→ **Task requirements**: The entries below contain pictures. Write out only the lines from the line with "中古流通スタッフブログ" up to and including the line with "dohatsu: ni ere bad", exactly, without them.

Transcribed page contents:
*****

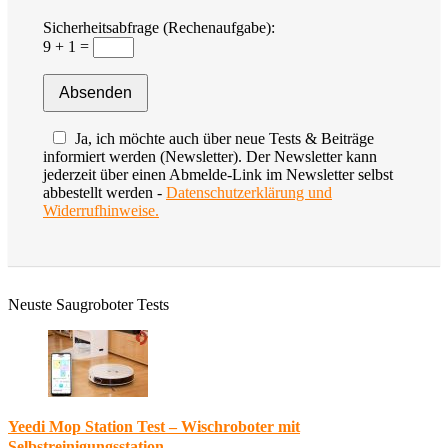
Sicherheitsabfrage (Rechenaufgabe):
9 + 1 =
Ja, ich möchte auch über neue Tests & Beiträge
informiert werden (Newsletter). Der Newsletter kann
jederzeit über einen Abmelde-Link im Newsletter selbst
abbestellt werden -
Datenschutzerklärung und
Widerrufhinweise.
Neuste Saugroboter Tests
Yeedi Mop Station Test – Wischroboter mit
Selbstreinigungsstation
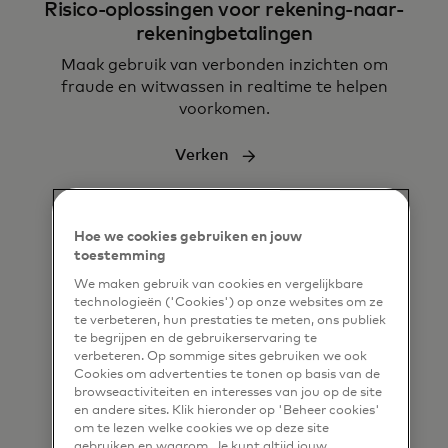
Risico-oplossingen voor rekening-naar-
rekeningbetalingen
M
aak gebruik van verbonden inzichten om
fraude en witwassen in realtime te helpen
voorkomen.
Verken
Hoe we cookies gebruiken en jouw
toestemming
We maken gebruik van cookies en vergelijkbare
technologieën ('Cookies') op onze websites om ze
te verbeteren, hun prestaties te meten, ons publiek
Geldbeweging
te begrijpen en de gebruikerservaring te
verbeteren. Op sommige sites gebruiken we ook
Transformeer hoe bedrijven en mensen geld
Cookies om advertenties te tonen op basis van de
verplaatsen
browseactiviteiten en interesses van jou op de site
en andere sites. Klik hieronder op 'Beheer cookies'
Verken
om te lezen welke cookies we op deze site
gebruiken en waarom. Je kunt altijd jouw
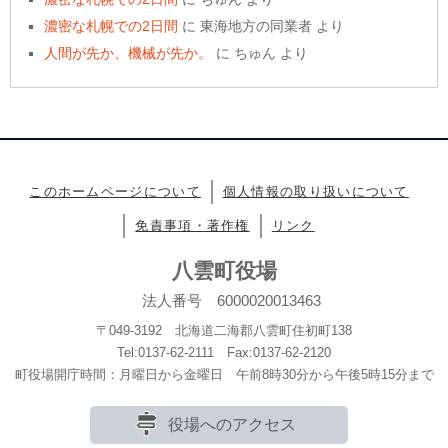
濃密な札幌での2日間
に
東海地方の同業者
より
人間が先か、機械が先か。
に
ちゅん
より
このホームページについて
個人情報の取り扱いについて
免責事項・著作権
リンク
八雲町役場
法人番号 6000020013463
〒049-3192 北海道二海郡八雲町住初町138
Tel:0137-62-2111 Fax:0137-62-2120
町役場開庁時間：月曜日から金曜日 午前8時30分から午後5時15分まで
役場へのアクセス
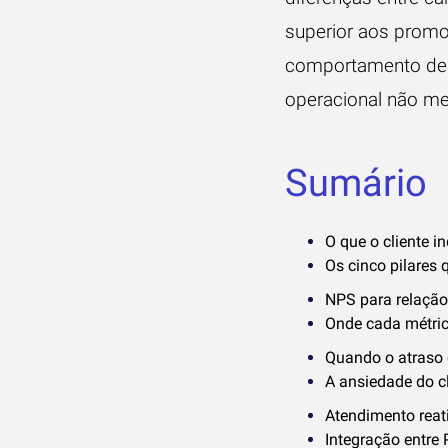
superior aos prom
comportamento de
operacional não me
Sumário
O que o cliente i
Os cinco pilares 
NPS para relação
Onde cada métric
Quando o atraso 
A ansiedade do cl
Atendimento reat
Integração entre 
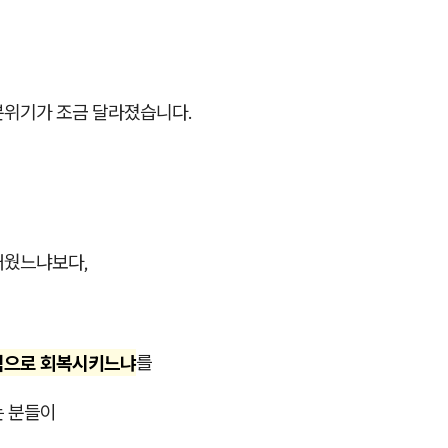
분위기가 조금 달라졌습니다.
채웠느냐보다,
식으로 회복시키느냐
를
는 분들이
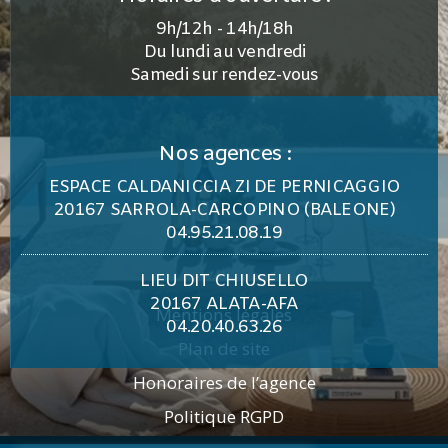
9h/12h - 14h/18h
Du lundi au vendredi
Samedi sur rendez-vous
Nos agences :
ESPACE CALDANICCIA ZI DE PERNICAGGIO
20167 SARROLA-CARCOPINO (BALEONE)
04.95.21.08.19
LIEU DIT CHIUSELLO
20167 ALATA-AFA
Mentions légales
04.20.40.63.26
Plan de site
Honoraires de l’agence
Politique RGPD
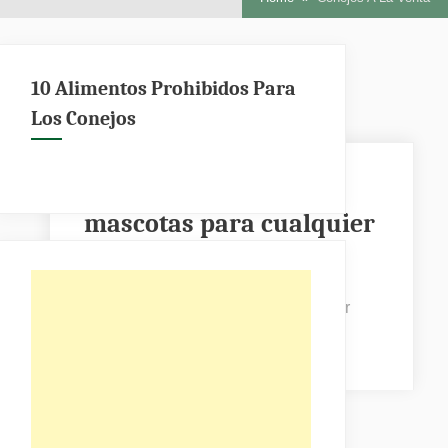
10 Alimentos Prohibidos Para
Los Conejos
Los conejos no son
mascotas para cualquier
persona
Posted
By
abril 10, 2023
Administrador
on
en
No hay comentarios
Los
conejos
no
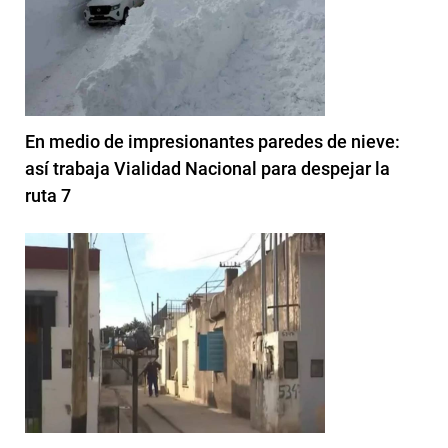
En medio de impresionantes paredes de nieve:
así trabaja Vialidad Nacional para despejar la
ruta 7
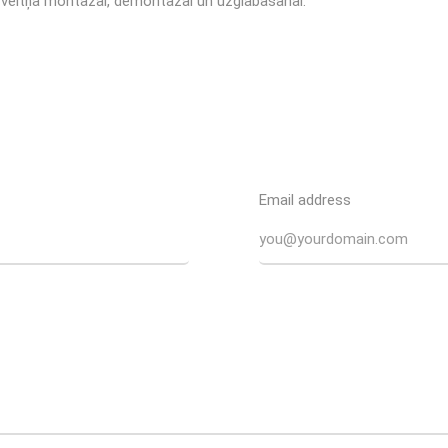
 veltņa montāžai, demontāžai un uzglabāšanai.
Email address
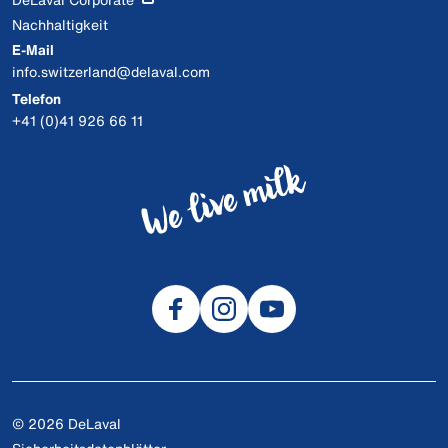
Nachhaltigkeit
E-Mail
info.switzerland@delaval.com
Telefon
+41 (0)41 926 66 11
© 2026 DeLaval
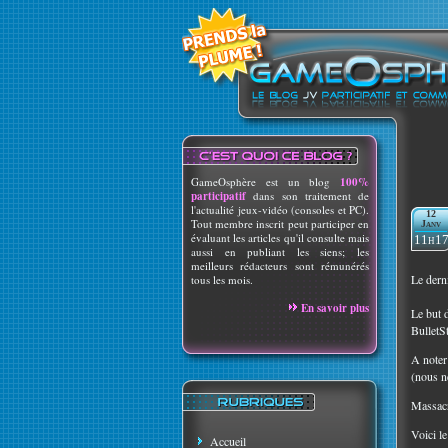
GameOsphère est un blog
100%
participatif
dans son traitement de
l'actualité jeux-vidéo (consoles et PC).
12
Tout membre inscrit peut participer en
Janv
évaluant les articles qu'il consulte mais
11h1
aussi en publiant les siens; les
meilleurs rédacteurs sont rémunérés
Le derni
tous les mois.
En savoir plus
Le but 
BulletS
A noter
(nous n
Massacr
Voici le 
Accueil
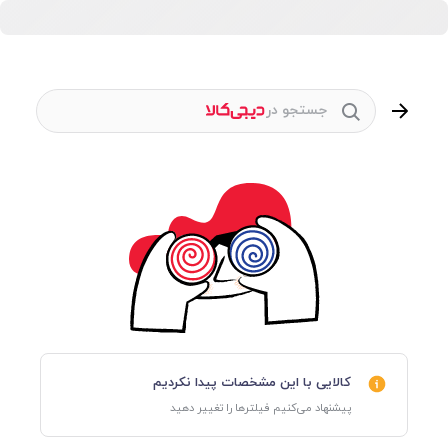
جستجو در
کالایی با این مشخصات پیدا نکردیم
پیشنهاد می‌کنیم فیلترها را تغییر دهید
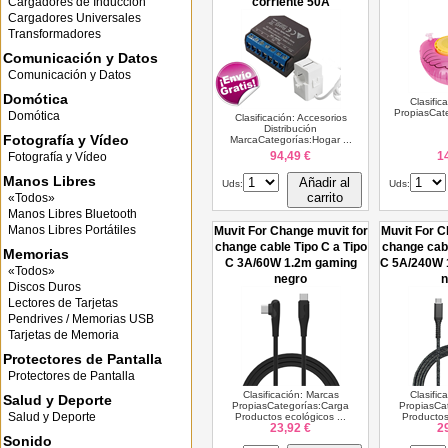
Cargadores de Inducción
corriente 50A
Cargadores Universales
Transformadores
Comunicación y Datos
Comunicación y Datos
Domótica
Clasific
PropiasCate
Domótica
Clasificación: Accesorios
Distribución
Fotografía y Vídeo
MarcaCategorías:Hogar ...
94,49 €
1
Fotografía y Vídeo
Manos Libres
Añadir al
Uds:
Uds:
carrito
«Todos»
Manos Libres Bluetooth
Manos Libres Portátiles
Muvit For Change muvit for
Muvit For C
change cable Tipo C a Tipo
change cabl
Memorias
C 3A/60W 1.2m gaming
C 5A/240W 
«Todos»
negro
n
Discos Duros
Lectores de Tarjetas
Pendrives / Memorias USB
Tarjetas de Memoria
Protectores de Pantalla
Protectores de Pantalla
Clasificación: Marcas
Clasific
Salud y Deporte
PropiasCategorías:Carga
PropiasCa
Salud y Deporte
Productos ecológicos ...
Productos
23,92 €
2
Sonido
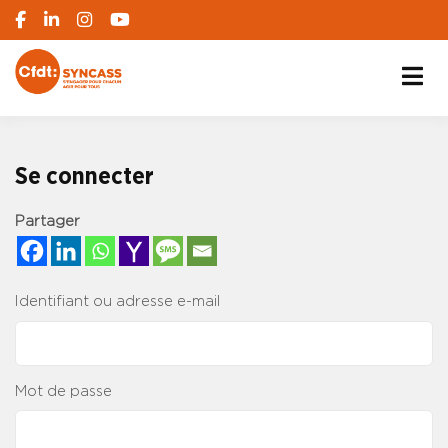
S'engager pour chacun, agir pour tous
SYNCASS-CFDT
Se connecter
Partager
Identifiant ou adresse e-mail
Mot de passe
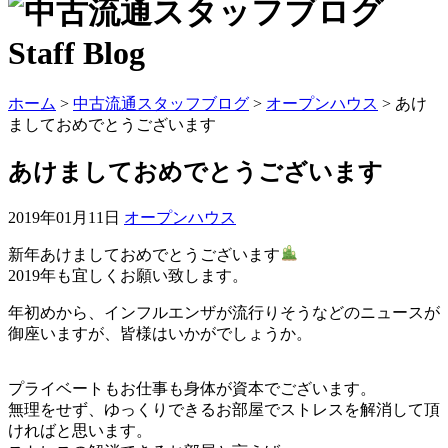
Staff Blog
ホーム
>
中古流通スタッフブログ
>
オープンハウス
>
あけ
ましておめでとうございます
あけましておめでとうございます
2019年01月11日
オープンハウス
新年あけましておめでとうございます
2019年も宜しくお願い致します。
年初めから、インフルエンザが流行りそうなどのニュースが
御座いますが、皆様はいかがでしょうか。
プライベートもお仕事も身体が資本でございます。
無理をせず、ゆっくりできるお部屋でストレスを解消して頂
ければと思います。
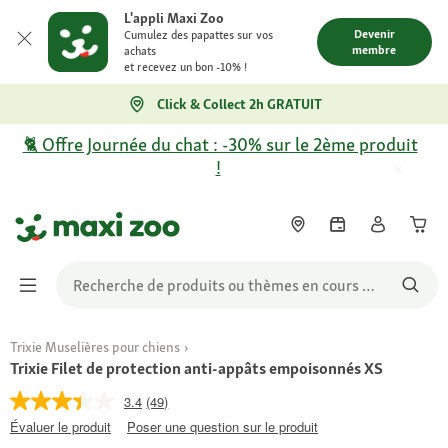
L'appli Maxi Zoo
Devenir
Cumulez des papattes sur vos
membre
achats
et recevez un bon -10% !
Click & Collect 2h GRATUIT
🐈 Offre Journée du chat : -30% sur le 2ème produit
!
Trixie Muselières pour chiens
Trixie Filet de protection anti-appâts empoisonnés XS
3.4
(49)
Évaluer le produit
Poser une question sur le produit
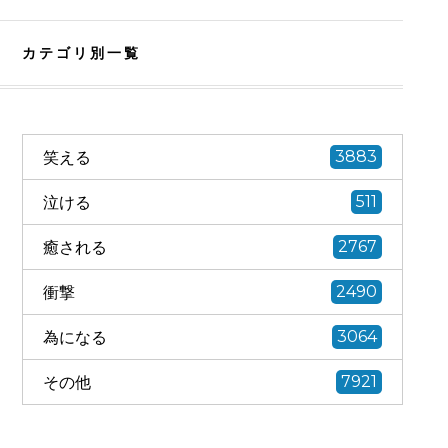
カテゴリ別一覧
笑える
3883
泣ける
511
癒される
2767
衝撃
2490
為になる
3064
その他
7921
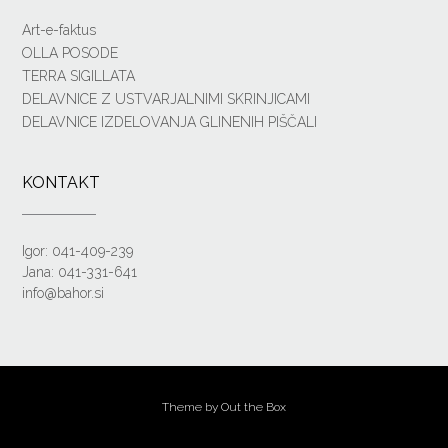
Art-e-faktus
OLLA POSODE
TERRA SIGILLATA
DELAVNICE Z USTVARJALNIMI SKRINJICAMI
DELAVNICE IZDELOVANJA GLINENIH PIŠČALI
KONTAKT
Igor: 041-409-239
Jana: 041-331-641
info@bahor.si
Theme by
Out the Box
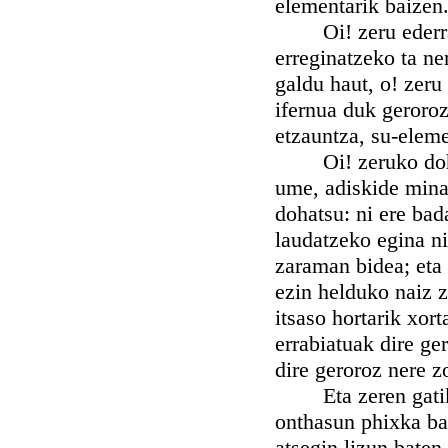
elementarik baizen
Oi! zeru ederra, e
erreginatzeko ta ne
galdu haut, o! zeru
ifernua duk geroroz
etzauntza, su-eleme
Oi! zeruko dohats
ume, adiskide mina
dohatsu: ni ere bad
laudatzeko egina ni
zaraman bidea; eta 
ezin helduko naiz 
itsaso hortarik xor
errabiatuak dire ge
dire geroroz nere z
Eta zeren gatik g
onthasun phixka ba
atsegin lizun baten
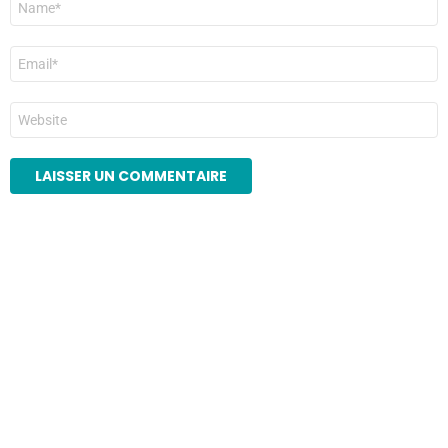
*
E-
mail
*
Site
web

*****

→ **Result for this exercise**:
中古流通スタッフブログ
>
オープンハウス
>
あけ
ましておめでとうございます
あけましておめでとうございます
2019年01月11日
オープンハウス
新年あけましておめでとうございます
2019年も宜しくお願い致します。
年初めから、インフルエンザが流行りそうなどのニュースが
御座いますが、皆様はいかがでしょうか。
プライベートもお仕事も身体が資本でございます。
無理をせず、ゆっくりできるお部屋でストレスを解消して頂
ければと思います。
L'appli Maxi Zoo
Devenir
Cumulez des papattes sur vos
membre
achats
et recevez un bon -10% !
Click & Collect 2h GRATUIT
🐈 Offre Journée du chat : -30% sur le 2ème produit
!
Trixie Muselières pour chiens
Trixie Filet de protection anti-appâts empoisonnés XS
3.4
(49)
Évaluer le produit
Poser une question sur le produit
カテゴリ別一覧
笑える
3883
泣ける
511
癒される
2767
衝撃
2490
為になる
3064
その他
7921
Art-e-faktus
OLLA POSODE
TERRA SIGILLATA
DELAVNICE Z USTVARJALNIMI SKRINJICAMI
DELAVNICE IZDELOVANJA GLINENIH PIŠČALI
KONTAKT
Igor: 041-409-239
Jana: 041-331-641
info@bahor.si
Theme by
Out the Box
elementarik baizen
Oi! zeru ederra, e
erreginatzeko ta ne
galdu haut, o! zeru
ifernua duk geroroz
etzauntza, su-eleme
Oi! zeruko dohats
ume, adiskide mina
dohatsu: ni ere bad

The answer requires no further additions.